NFC is Now a Horizontal Technology
- A key impact of this announcement is that – almost overnight – NFC is no longer a niche technology. It further differentiates the use of NFC tags as a secure, easy to use technology with a broad range of functionality. NFC is now a horizontal technology like Bluetooth, Wi-Fi, or cameras. It’s available, free and easy to use. How we interact with physical and digital objects will change forever. Think of the coming explosion in the Internet of Things, retail, public transport, and automotive smartphone use cases for consumers. Think of all the companies built on the premise of the universality of NFC in IoT and mobility; their market has almost doubled overnight with this announcement.
NFC Tags are on the Rise
- Apple’s opening of NFC on its iPhones ties into the NFC Forum’s work to develop a Tag Testing program. Last year, the NFC Forum issued a call to tag manufacturers to help develop a tag testing program. It is important for companies that deploy tags to know the tags are going to perform according to NFC Forum specifications. We will be launching the testing later this year, and it will allow manufacturers to test tag performance and assure their customers that consumers will have a predictable experience when using an NFC tag with either an Android or Apple phone.
NFC and the Halo Effect
- IOS 11 will also increase awareness of the benefits of using NFC tags for a wide range of use cases.
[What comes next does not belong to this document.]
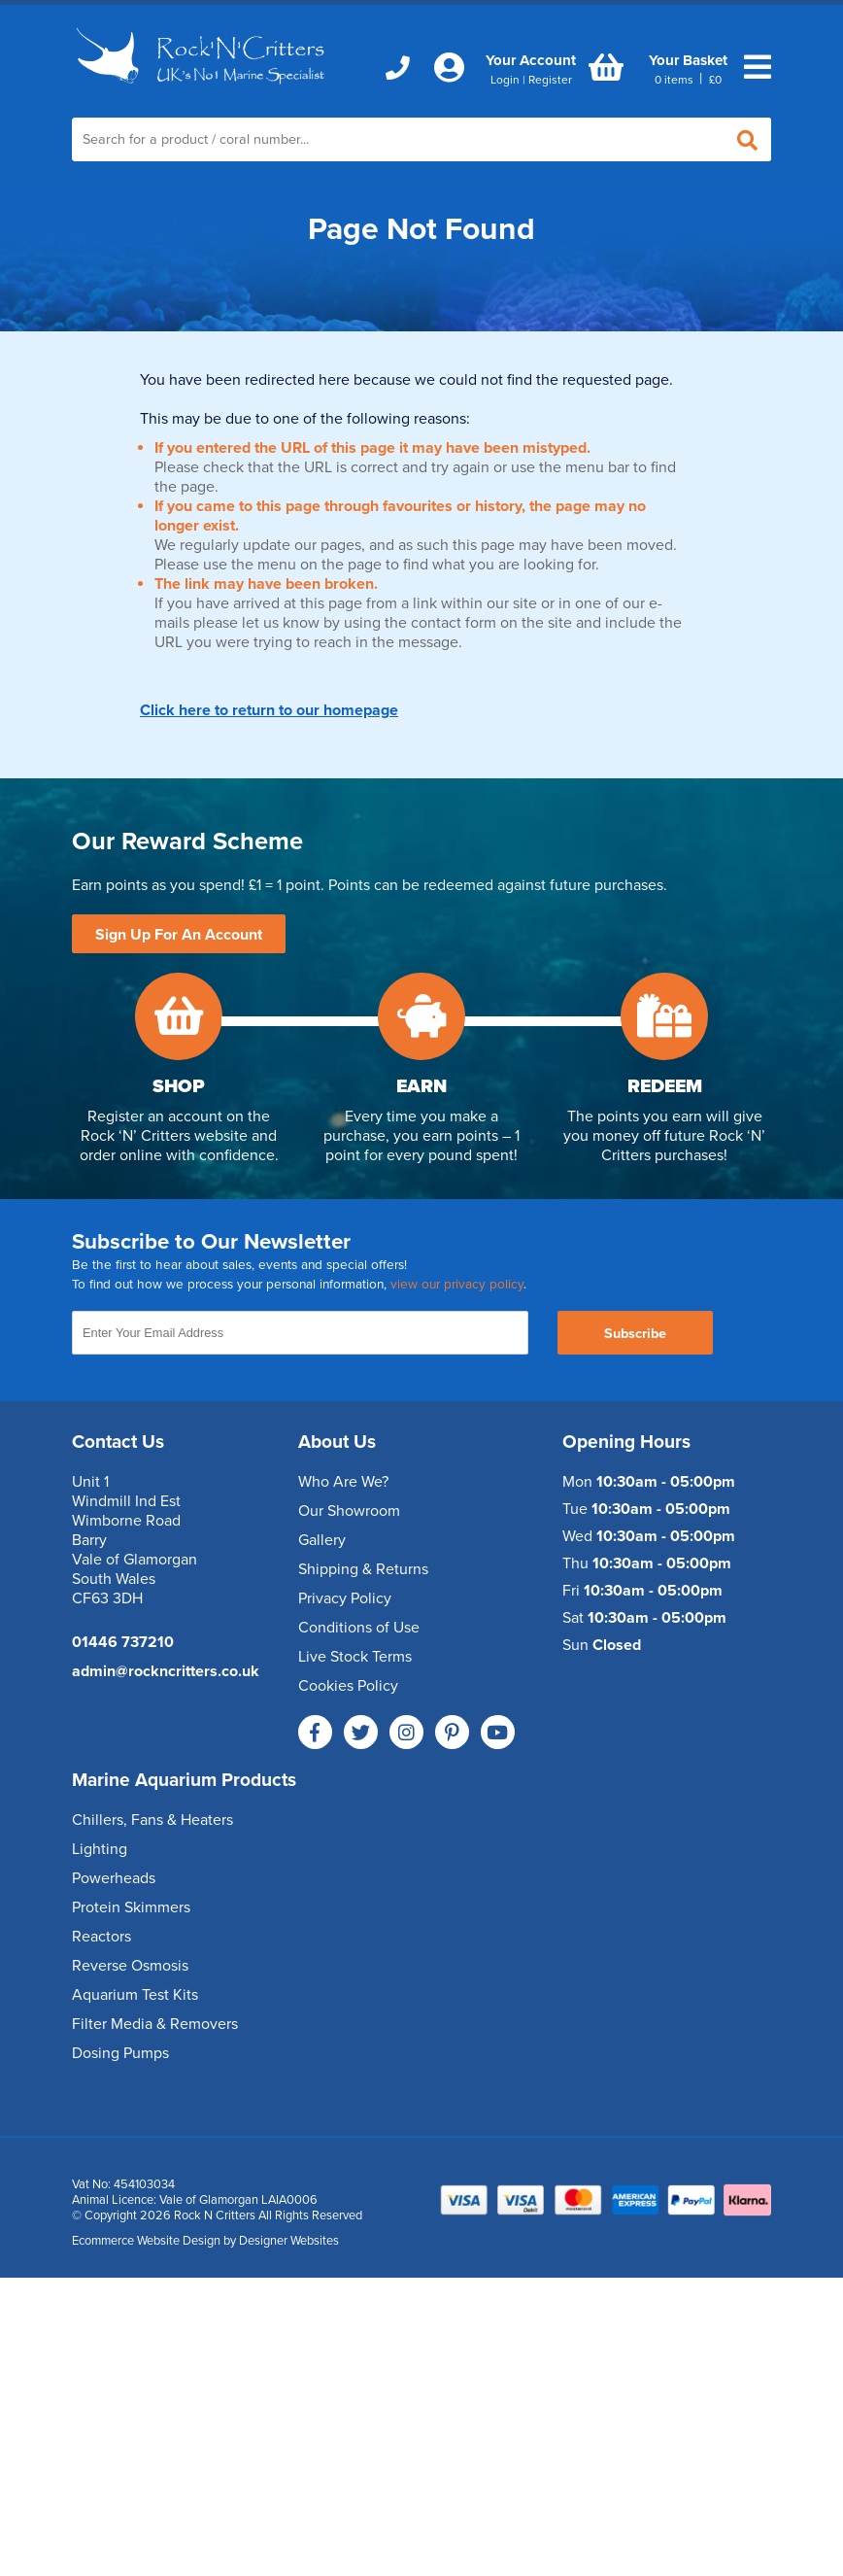 The height and width of the screenshot is (2576, 843). I want to click on Shipping & Returns, so click(363, 1569).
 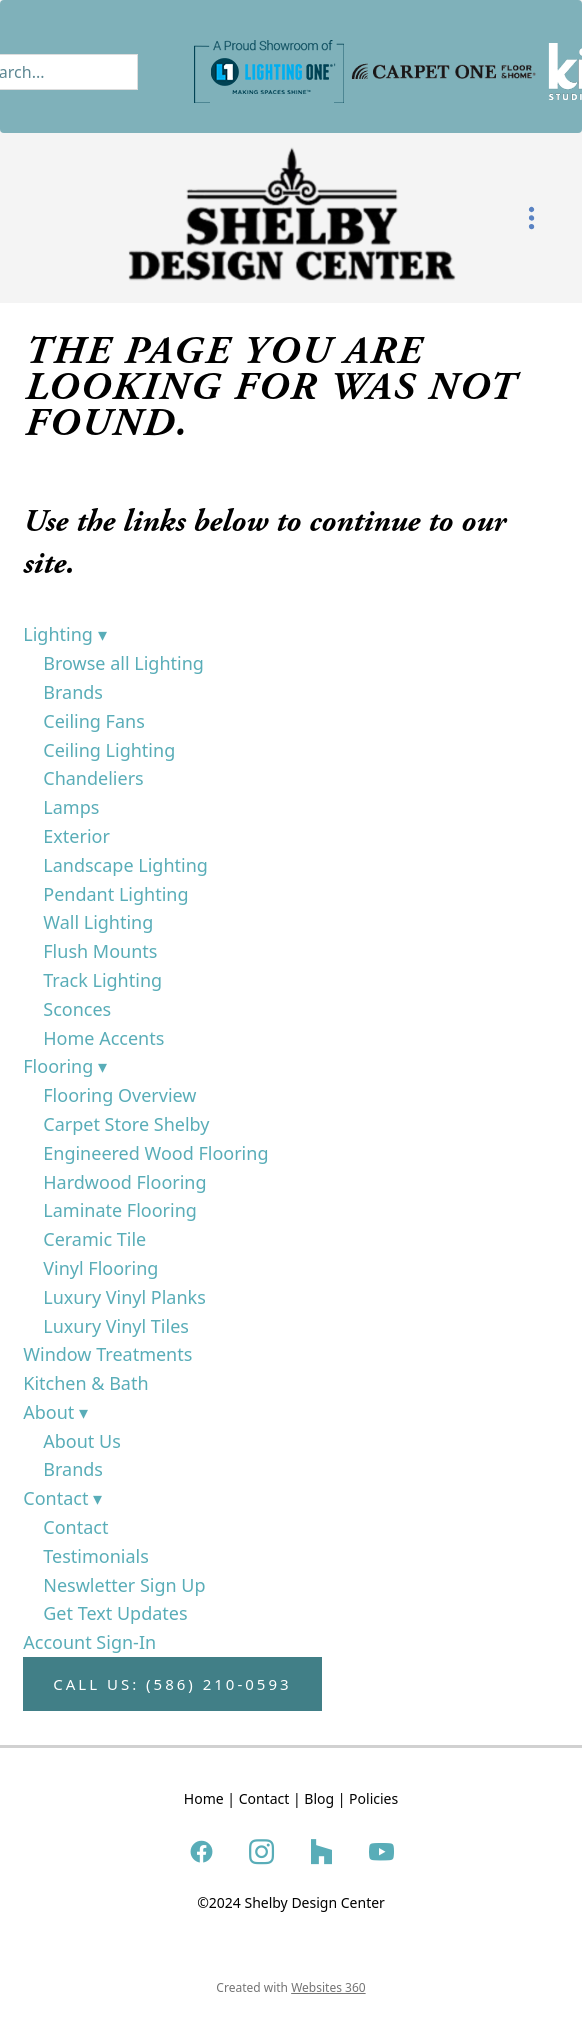 What do you see at coordinates (100, 1268) in the screenshot?
I see `Vinyl Flooring` at bounding box center [100, 1268].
Some of the industry’s largest consumer brands are NFC Forum members and advocates of NFC technology. Google, Samsung, Sony, and Apple all make significant impacts when they bring new features to market. This announcement amplifies the strengths of the technology and creates a halo effect for the entire NFC ecosystem.
What Hath Apple Wrought?
Apple IOS 11’s support of NFC tags means that all iPhone 7s and newer Apple phones will be able to read NFC tags just like Android devices. This means most people who own smartphones (over two billion or almost a 1/3rd of the population of Earth) now have an NFC reader available in their pocket to interact with NFC tags anywhere and at any time. The way in which we interact with the digital world will change completely and rise exponentially. Speaking for the industry, I can honestly say that the work NFC Forum members do on standards, specifications and certification will become even more important as we move further into this decade. Thank you for your continued support and I look forward to hearing your thoughts on the changes being wrought in the NFC ecosystem and what they mean to you.